Absolutely necessary:

  • 12-16+ c. filtered or well water (depending on the size of your cabbage and other veggie amounts)  Good water is important to the taste of your soup
  • 1 small-to-medium cabbage, diced or sliced
  • 1 eggplant, peeled and diced
  • 2 large onions (more if you like)
  • 4 garlic cloves, minced
  • 1 28-oz. can crushed tomatoes
  • 2 bay leaves
  • 1 T. basil (more if using fresh)
  • 1 1/2 – 3 tsp. Marmite or Vegex (add the smaller amount and taste test later)
  • 6-8 T. chicken-style seasoning     (ditto)
  • salt to taste
  • 1 T. +/- sweetener (depending on how acidic your canned tomatoes are), optional

Variables:

  • herbs and seasonings of choice (including Spike*, or Mrs. Dash)
  • 3-6 c. diced or shredded potatoes* (or use small cauliflower florets or corn)
  • 1-2 lbs. green vegetables ~ may be frozen (chopped leafy greens such as spinach*, kale, turnip greens*, etc., zucchini – diced or shredded, green beans, chopped broccoli, etc.
  • 1/2-1 c. dried lentils* (or add canned beans at the end of cooking time)
  • 1/2-1 1/2 c. brown rice*, millet, barley (increase cooking time), or other whole grain
  • veggie meat of your choice ~ use more than one kind for added interest ~ chorizo* (for a spicy version), TVP, seitan, homemade or canned gluten pieces, broken soy curls*, soy hot dogs or links, Gimme Lean, chopped up soy burgers, Tofurkey “sausages,” etc.

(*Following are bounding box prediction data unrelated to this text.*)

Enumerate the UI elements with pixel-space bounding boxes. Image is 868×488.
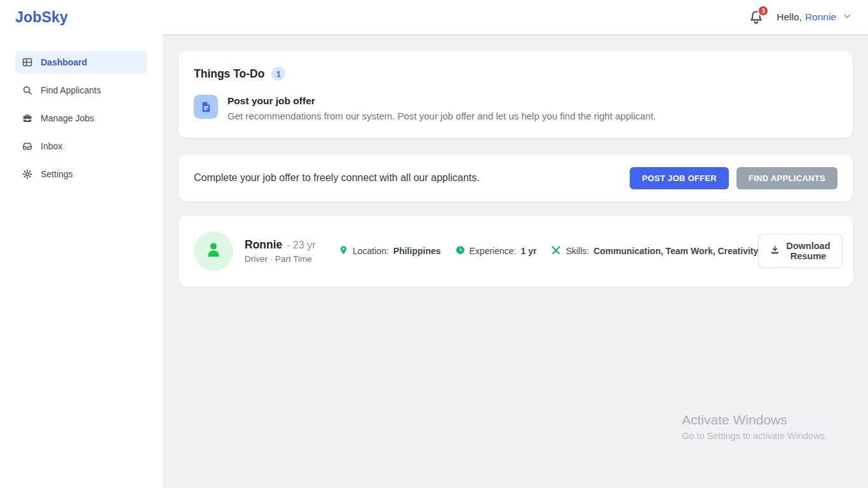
skills-label: Skills: [566,246,589,256]
applicant-name-block: Ronnie - 23 yr Driver · Part Time [245,238,329,264]
greeting-text: Hello, [776,11,802,23]
location-label: Location: [353,246,389,256]
cta-card: Complete your job offer to freely connec… [179,154,853,201]
applicant-card: Ronnie - 23 yr Driver · Part Time Locati… [179,215,853,287]
skills-value: Communication, Team Work, Creativity [593,246,758,256]
sidebar-item-find-applicants[interactable]: Find Applicants [15,79,147,102]
todo-item-description: Get recommendations from our system. Pos… [227,111,656,121]
main-content: Things To-Do 1 Post yo [163,34,868,488]
todo-item-text: Post your job offer Get recommendations … [227,95,656,121]
sidebar-item-label: Find Applicants [41,85,101,95]
cta-buttons: POST JOB OFFER FIND APPLICANTS [630,167,837,189]
sidebar-item-label: Manage Jobs [41,113,94,123]
app-logo[interactable]: JobSky [15,9,68,26]
inbox-icon [22,141,32,151]
applicant-experience: Experience: 1 yr [456,245,537,257]
sidebar: Dashboard Find Applicants Manage Jobs [0,34,163,488]
applicant-name-row: Ronnie - 23 yr [245,238,329,252]
post-job-offer-button[interactable]: POST JOB OFFER [630,167,729,189]
sidebar-item-settings[interactable]: Settings [15,163,147,186]
experience-label: Experience: [470,246,517,256]
notifications-button[interactable]: 3 [749,10,764,25]
document-icon [194,95,218,119]
briefcase-icon [22,113,32,123]
applicant-age: - 23 yr [287,240,315,251]
location-pin-icon [339,245,348,257]
sidebar-item-dashboard[interactable]: Dashboard [15,51,147,74]
download-resume-label: Download Resume [786,241,830,261]
person-icon [203,240,224,262]
find-applicants-button[interactable]: FIND APPLICANTS [736,167,837,189]
sidebar-item-inbox[interactable]: Inbox [15,135,147,158]
applicant-meta-row: Location: Philippines Experience: 1 yr [339,245,758,257]
topbar-right: 3 Hello, Ronnie [749,10,851,25]
applicant-location: Location: Philippines [339,245,441,257]
todo-item-post-job-offer[interactable]: Post your job offer Get recommendations … [194,95,837,121]
todo-count-badge: 1 [271,67,285,81]
todo-item-title: Post your job offer [227,95,656,107]
sidebar-item-label: Inbox [41,141,62,151]
location-value: Philippines [393,246,441,256]
bell-icon [749,16,764,27]
applicant-skills: Skills: Communication, Team Work, Creati… [551,245,758,257]
grid-icon [22,57,32,67]
search-icon [22,85,32,95]
sidebar-item-manage-jobs[interactable]: Manage Jobs [15,107,147,130]
username: Ronnie [805,11,836,23]
sidebar-item-label: Settings [41,169,73,179]
cta-message: Complete your job offer to freely connec… [194,172,630,184]
download-icon [770,245,780,257]
topbar: JobSky 3 Hello, Ronnie [0,0,868,34]
gear-icon [22,169,32,179]
clock-icon [456,245,465,257]
chevron-down-icon [839,11,851,23]
tools-icon [551,245,561,257]
todo-card: Things To-Do 1 Post yo [179,51,853,138]
experience-value: 1 yr [520,246,536,256]
sidebar-item-label: Dashboard [41,57,87,67]
applicant-role: Driver · Part Time [245,254,329,264]
todo-card-title: Things To-Do [194,67,264,81]
notification-badge: 3 [757,5,769,17]
user-menu[interactable]: Hello, Ronnie [776,11,851,23]
download-resume-button[interactable]: Download Resume [758,234,842,268]
applicant-name: Ronnie [245,238,282,252]
todo-title-row: Things To-Do 1 [194,67,837,81]
avatar [194,231,233,271]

Throw everything from the “absolutely necessary” list into a large stock pot.  Bring this to a boil while you chop everything else, adding as you go.  The cabbage will decrease in size as it cooks, so you may not need as much water as you think you might.  You may always add more later, as well as more seasonings to balance the extra water.  When the lentils, rice, and potatoes are cooked, taste the soup and see if it needs something, like more salt, or some other kind of seasoning.  Adjust it as needed.  Let the soup cool to serving temperature as a large stockpot of soup can be seriously hot.  Pair it with some marvelous bread and enjoy!

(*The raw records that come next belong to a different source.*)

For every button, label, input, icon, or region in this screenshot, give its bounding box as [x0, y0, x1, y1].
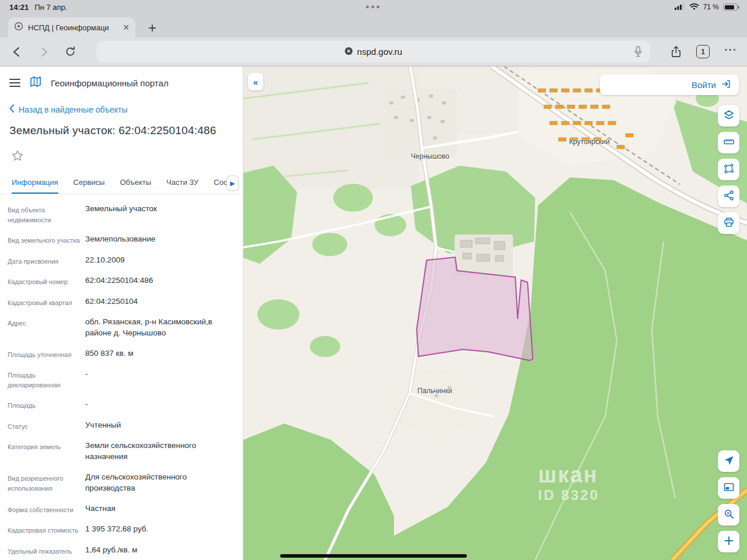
search-area-icon [723, 508, 735, 522]
close-tab-icon[interactable]: ✕ [123, 23, 130, 32]
clock: 14:21 [9, 3, 29, 12]
field-value: - [85, 369, 88, 380]
chevron-left-icon [9, 104, 14, 114]
page-title: Земельный участок: 62:04:2250104:486 [9, 124, 231, 137]
login-button[interactable]: Войти [600, 75, 739, 95]
field-label: Кадастровый квартал [8, 296, 85, 308]
field-value: 62:04:2250104 [85, 296, 138, 307]
field-row: Форма собственностиЧастная [0, 499, 243, 520]
field-label: Вид разрешенного использования [8, 472, 85, 493]
share-button[interactable] [718, 186, 739, 207]
wifi-icon [689, 3, 699, 12]
field-row: Кадастровый номер62:04:2250104:486 [0, 271, 243, 292]
site-settings-icon[interactable] [344, 47, 353, 57]
collapse-panel-icon[interactable]: « [248, 73, 263, 90]
field-value: обл. Рязанская, р-н Касимовский,в районе… [85, 317, 235, 339]
field-value: 850 837 кв. м [85, 348, 133, 359]
home-indicator[interactable] [280, 554, 467, 558]
tab-services[interactable]: Сервисы [74, 174, 105, 194]
field-label: Статус [8, 420, 85, 432]
map-tools-bottom [718, 450, 739, 552]
tab-objects[interactable]: Объекты [120, 174, 151, 194]
map-canvas[interactable]: ЧернышовоКрутоярскийПальчинки « Войти шк… [243, 66, 747, 560]
date: Пн 7 апр. [34, 3, 67, 12]
zoom-in-button[interactable] [718, 531, 739, 552]
field-row: Площадь- [0, 394, 243, 415]
field-row: Вид разрешенного использованияДля сельск… [0, 467, 243, 499]
field-label: Площадь декларированная [8, 369, 85, 390]
back-button[interactable] [11, 46, 23, 58]
field-value: Земли сельскохозяйственного назначения [85, 440, 235, 463]
overview-icon [723, 481, 735, 495]
measure-area-button[interactable] [718, 159, 739, 180]
fields-list: Вид объекта недвижимостиЗемельный участо… [0, 194, 243, 560]
ruler-button[interactable] [718, 132, 739, 153]
locate-icon [723, 454, 735, 468]
browser-tab[interactable]: НСПД | Геоинформаци ✕ [8, 18, 135, 37]
field-label: Площадь [8, 399, 85, 411]
field-label: Вид объекта недвижимости [8, 204, 85, 225]
browser-chrome: 14:21 Пн 7 апр. 71 % ●●● НСПД | Геоинфор… [0, 0, 747, 66]
field-row: Кадастровый квартал62:04:2250104 [0, 292, 243, 313]
reload-button[interactable] [64, 46, 76, 58]
field-value: 1,64 руб./кв. м [85, 545, 137, 556]
portal-title: Геоинформационный портал [51, 78, 169, 88]
field-row: Дата присвоения22.10.2009 [0, 250, 243, 271]
battery-icon [723, 4, 738, 10]
field-value: Учтенный [85, 420, 121, 431]
tabs-scroll-right-icon[interactable]: ▶ [226, 176, 239, 191]
field-value: 1 395 372,68 руб. [85, 524, 148, 535]
layers-icon [723, 109, 735, 123]
field-row: Вид земельного участкаЗемлепользование [0, 229, 243, 250]
measure-area-icon [723, 163, 735, 176]
favicon-icon [14, 22, 23, 33]
field-label: Дата присвоения [8, 255, 85, 267]
print-button[interactable] [718, 212, 739, 234]
browser-toolbar: nspd.gov.ru 1 ⋯ [0, 37, 747, 66]
field-value: Земельный участок [85, 204, 157, 215]
field-value: 22.10.2009 [85, 255, 125, 266]
field-value: 62:04:2250104:486 [85, 275, 153, 286]
field-row: Кадастровая стоимость1 395 372,68 руб. [0, 519, 243, 540]
field-row: СтатусУчтенный [0, 415, 243, 436]
field-row: Адресобл. Рязанская, р-н Касимовский,в р… [0, 312, 243, 344]
back-to-results-link[interactable]: Назад в найденные объекты [9, 104, 127, 114]
map-tiles [243, 66, 747, 560]
field-value: Частная [85, 503, 116, 514]
overview-button[interactable] [718, 477, 739, 499]
share-icon [723, 190, 735, 203]
field-value: Землепользование [85, 234, 155, 245]
field-label: Форма собственности [8, 503, 85, 515]
menu-icon[interactable] [9, 78, 20, 89]
tab-strip: НСПД | Геоинформаци ✕ + [0, 14, 747, 37]
search-area-button[interactable] [718, 504, 739, 526]
field-label: Вид земельного участка [8, 234, 85, 246]
layers-button[interactable] [718, 105, 739, 127]
field-row: Категория земельЗемли сельскохозяйственн… [0, 436, 243, 467]
tabs: ИнформацияСервисыОбъектыЧасти ЗУСостав [0, 174, 243, 194]
tab-information[interactable]: Информация [12, 174, 58, 194]
field-value: Для сельскохозяйственного производства [85, 472, 235, 494]
address-bar[interactable]: nspd.gov.ru [96, 41, 650, 62]
locate-button[interactable] [718, 450, 739, 472]
tab-zu-parts[interactable]: Части ЗУ [166, 174, 198, 194]
info-panel: Геоинформационный портал Назад в найденн… [0, 66, 243, 560]
field-row: Площадь уточненная850 837 кв. м [0, 344, 243, 365]
more-options-button[interactable]: ⋯ [724, 47, 736, 56]
field-label: Площадь уточненная [8, 348, 85, 360]
field-label: Категория земель [8, 440, 85, 452]
field-label: Кадастровая стоимость [8, 524, 85, 536]
tabs-overview-button[interactable]: 1 [696, 45, 710, 58]
multitask-dots-icon[interactable]: ●●● [365, 3, 381, 10]
battery-percent: 71 % [703, 3, 719, 11]
print-icon [723, 216, 735, 230]
new-tab-button[interactable]: + [148, 21, 156, 35]
forward-button[interactable] [37, 46, 50, 58]
cellular-signal-icon [675, 3, 685, 12]
zoom-in-icon [723, 535, 735, 548]
microphone-icon[interactable] [634, 46, 643, 60]
share-button[interactable] [670, 45, 682, 58]
map-tools-top [718, 105, 739, 234]
field-label: Адрес [8, 317, 85, 328]
favorite-star-icon[interactable] [11, 149, 25, 164]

*my choices for the soup pictured

Green and Not-So-Green Smoothies

I’m sure by now that you’ve at least heard of green smoothies if you read very many healthy-eating blogs.  They are the easiest way to increase your leafy green consumption without spending all day chewing your “cud.”  🙂  They are a great way to get kids to eat their veggies, too…….or maybe not.  If your child is color blind, perhaps you can sneak it passed them.  I happen to have a child old enough to know better who flatly refused a green smoothie, even when his relatively-food-fussy father said they tasted good!  (Perhaps even you have dug in your heels against the thought of drinking “grass.”)  So, what is a mom, or a wife, in some instances, to do?

Camouflage, of course!

Remember that fussy child of mine?  He has one favorite smoothie – only one.  It contains a frozen banana, frozen strawberries, stevia, cocoa powder, and vanilla Silk soymilk.  He prefers it to be drinkable, rather than soft-serve-like.  After his staunch breakfast refusal of a green smoothie, he asked for his usual for lunch.  He left the kitchen as I got things out to make it.  I peeked to see if he was busy.  Ah, the coast was clear.  I whipped out the organic baby spinach, rinsed a few leaves, and threw it in.  Just to be on the safe side, I was liberal with the cocoa powder.  Ah…a safe deep brown color showed up as the blender whirred.  I ran it a little extra to make sure no tiny leaf particles remained – and snagged the only one I saw as I poured it into his cup.  When he was done I asked him how it had come out.  “Best ever mom – super creamy this time!”  LOL  Success!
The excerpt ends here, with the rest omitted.